(Beginning of INFORMATION SUPPLIED)
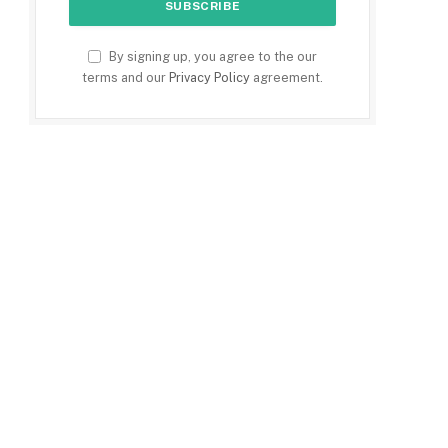
By signing up, you agree to the our
terms and our
Privacy Policy
agreement.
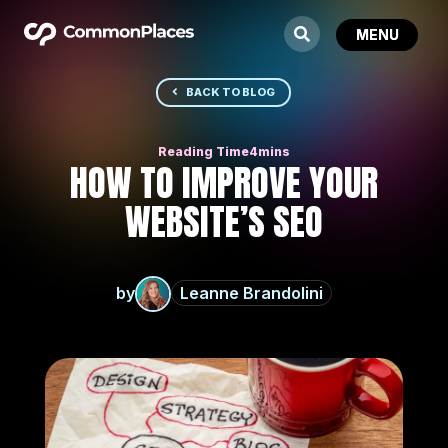
BACK TO BLOG
HOW TO IMPROVE YOUR
WEBSITE’S SEO
by
Leanne Brandolini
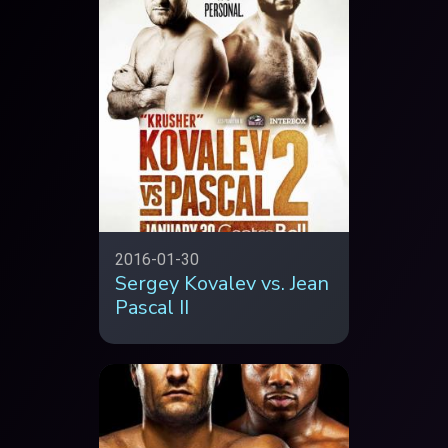
2016-01-30
Sergey Kovalev vs. Jean
Pascal II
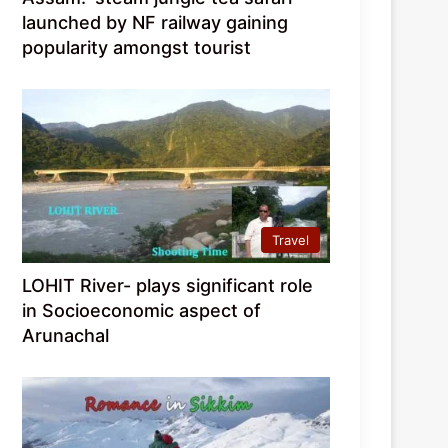
launched by NF railway gaining
popularity amongst tourist
Travel
LOHIT River- plays significant role
in Socioeconomic aspect of
Arunachal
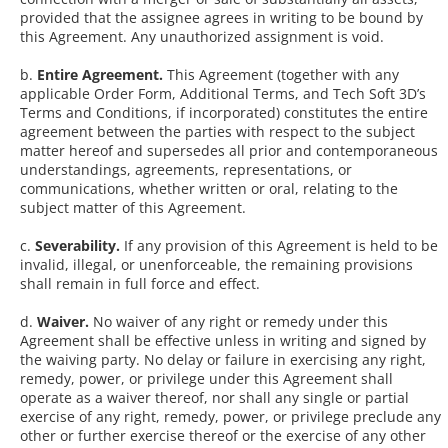
provided that the assignee agrees in writing to be bound by
this Agreement. Any unauthorized assignment is void.
b.
Entire Agreement.
This Agreement (together with any
applicable Order Form, Additional Terms, and Tech Soft 3D’s
Terms and Conditions, if incorporated) constitutes the entire
agreement between the parties with respect to the subject
matter hereof and supersedes all prior and contemporaneous
understandings, agreements, representations, or
communications, whether written or oral, relating to the
subject matter of this Agreement.
c.
Severability.
If any provision of this Agreement is held to be
invalid, illegal, or unenforceable, the remaining provisions
shall remain in full force and effect.
d.
Waiver.
No waiver of any right or remedy under this
Agreement shall be effective unless in writing and signed by
the waiving party. No delay or failure in exercising any right,
remedy, power, or privilege under this Agreement shall
operate as a waiver thereof, nor shall any single or partial
exercise of any right, remedy, power, or privilege preclude any
other or further exercise thereof or the exercise of any other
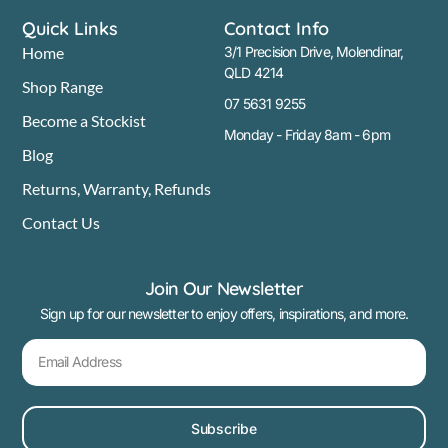
Quick Links
Contact Info
Home
3/1 Precision Drive, Molendinar,
QLD 4214
Shop Range
07 5631 9255
Become a Stockist
Monday - Friday 8am - 6pm
Blog
Returns, Warranty, Refunds
Contact Us
Join Our Newsletter
Sign up for our newsletter to enjoy offers, inspirations, and more.
Subscribe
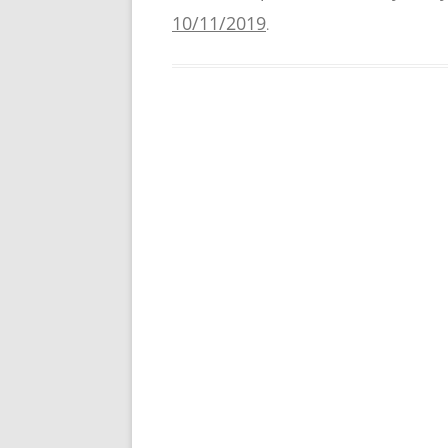
10/11/2019
.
(End of INFORMATION SUPPLIED)
# EXERCISE OBJECTIVE:
Pull each line holding "shall" out of the listing.

# WORKED SOLUTION:
shall remain in full force and effect.
Agreement shall be effective unless in writing and signed by
remedy, power, or privilege under this Agreement shall
operate as a waiver thereof, nor shall any single or partial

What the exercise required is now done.